2025-09-15 ピッツバーグ大学
<関連情報>
データは自ら語る:品質主導型ワイヤレス合成データの活用 Data Can Speak for Itself: Quality-guided Utilization of Wireless Synthetic Data
Chen Gong, Bo Liang, Wei Gao, Chenren Xu
arXiv Submitted on 29 Jun 2025
DOI:https://doi.org/10.48550/arXiv.2506.23174

Abstract
Generative models have gained significant attention for their ability to produce realistic synthetic data that supplements the quantity of real-world datasets. While recent studies show performance improvements in wireless sensing tasks by incorporating all synthetic data into training sets, the quality of synthetic data remains unpredictable and the resulting performance gains are not guaranteed. To address this gap, we propose tractable and generalizable metrics to quantify quality attributes of synthetic data – affinity and diversity. Our assessment reveals prevalent affinity limitation in current wireless synthetic data, leading to mislabeled data and degraded task performance. We attribute the quality limitation to generative models’ lack of awareness of untrained conditions and domain-specific processing.

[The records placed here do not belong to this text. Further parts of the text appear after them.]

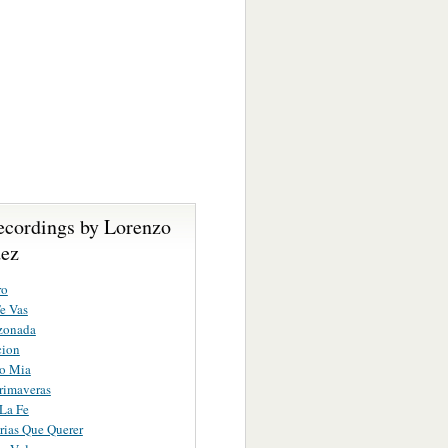
ecordings by Lorenzo
ez
ro
e Vas
zonada
cion
o Mia
rimaveras
 La Fe
ias Que Querer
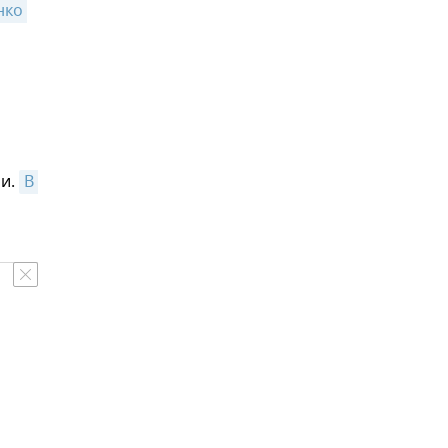
ко 
ли.
В 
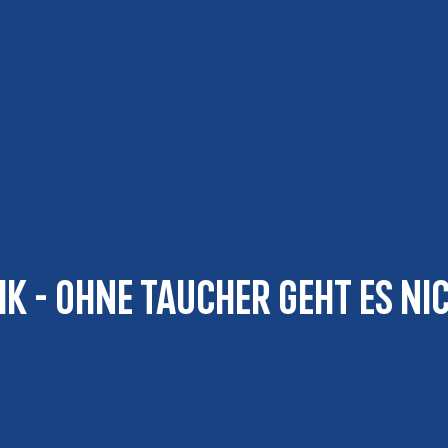
 - ohne Taucher geht es nic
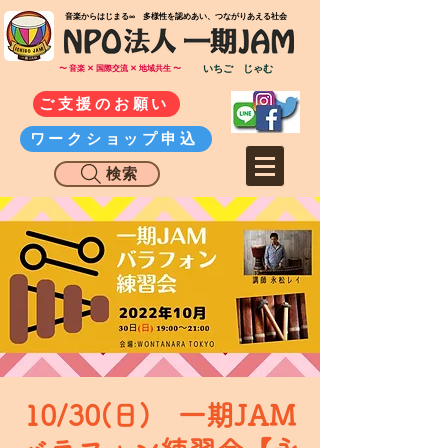
​音楽からはじまる∞ 多様性を認めあい、つながりあえる社会
いちご じゃむ
〜 音楽 ✕ 国際交流 ✕ 地域共生 〜
ご支援のお願い
ワークショップ申込
検索
10/30(日) 一期JAM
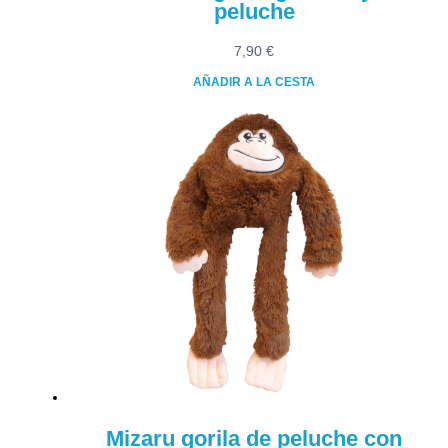
peluche
7,90
€
AÑADIR A LA CESTA
Mizaru gorila de peluche con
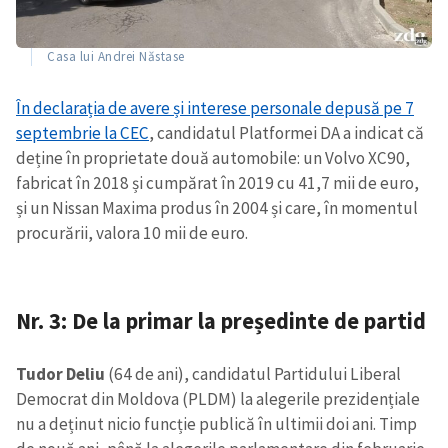
Casa lui Andrei Năstase
În declarația de avere și interese personale depusă pe 7
septembrie la CEC
, candidatul Platformei DA a indicat că
deține în proprietate două automobile: un Volvo XC90,
ȘTIREA MEA
fabricat în 2018 și cumpărat în 2019 cu 41,7 mii de euro,
și un Nissan Maxima produs în 2004 și care, în momentul
Titlu știre
+ Adaugă titlu
procurării, valora 10 mii de euro.
Fotografie
+ Încarcă imagine
Nr. 3: De la primar la președinte de partid
Link media
+ Link media
Tudor Deliu
(64 de ani), candidatul Partidului Liberal
Democrat din Moldova (PLDM) la alegerile prezidențiale
nu a deținut nicio funcție publică în ultimii doi ani. Timp
Mesajul știrei
+ Mesajul știrei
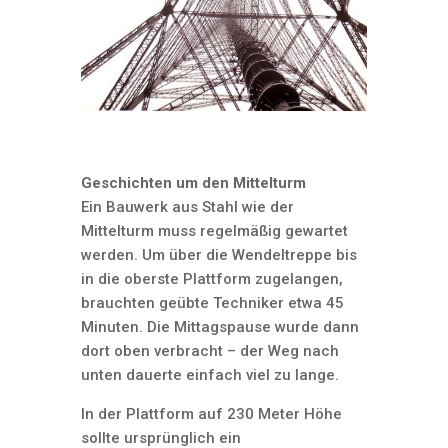
Geschichten um den Mittelturm
Ein Bauwerk aus Stahl wie der
Mittelturm muss regelmäßig gewartet
werden. Um über die Wendeltreppe bis
in die oberste Plattform zugelangen,
brauchten geübte Techniker etwa 45
Minuten. Die Mittagspause wurde dann
dort oben verbracht – der Weg nach
unten dauerte einfach viel zu lange.
In der Plattform auf 230 Meter Höhe
sollte ursprünglich ein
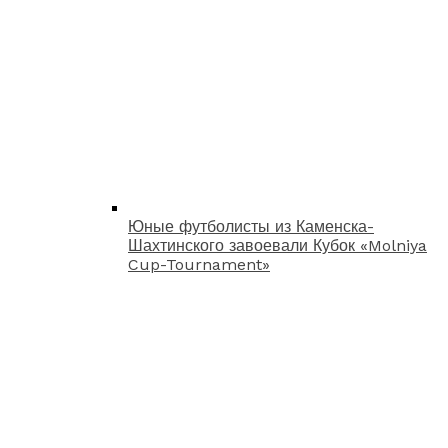
Юные футболисты из Каменска-
Шахтинского завоевали Кубок «Molniya
Cup-Tournament»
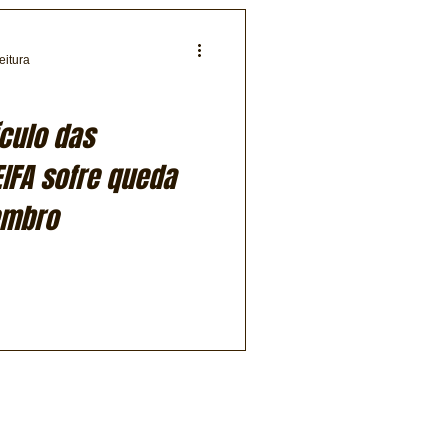
eitura
culo das
IFA sofre queda
embro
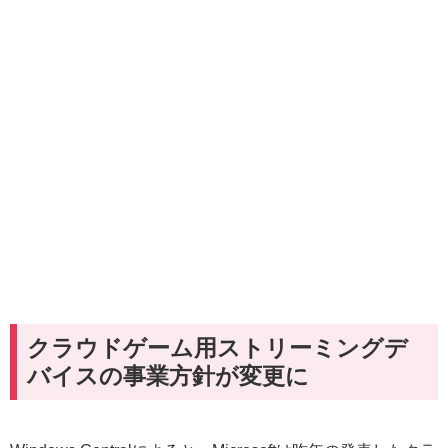
クラウドゲーム用ストリーミングデ
バイスの事業方針が変更に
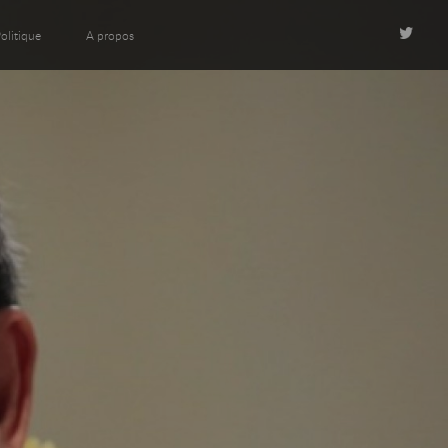
olitique
A propos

To mitigate these issues, we introduce SynCheck, a quality-guided synthetic data utilization scheme that refines synthetic data quality during task model training. Our evaluation demonstrates that SynCheck consistently outperforms quality-oblivious utilization of synthetic data, and achieves 4.3% performance improvement even when the previous utilization degrades performance by 13.4%.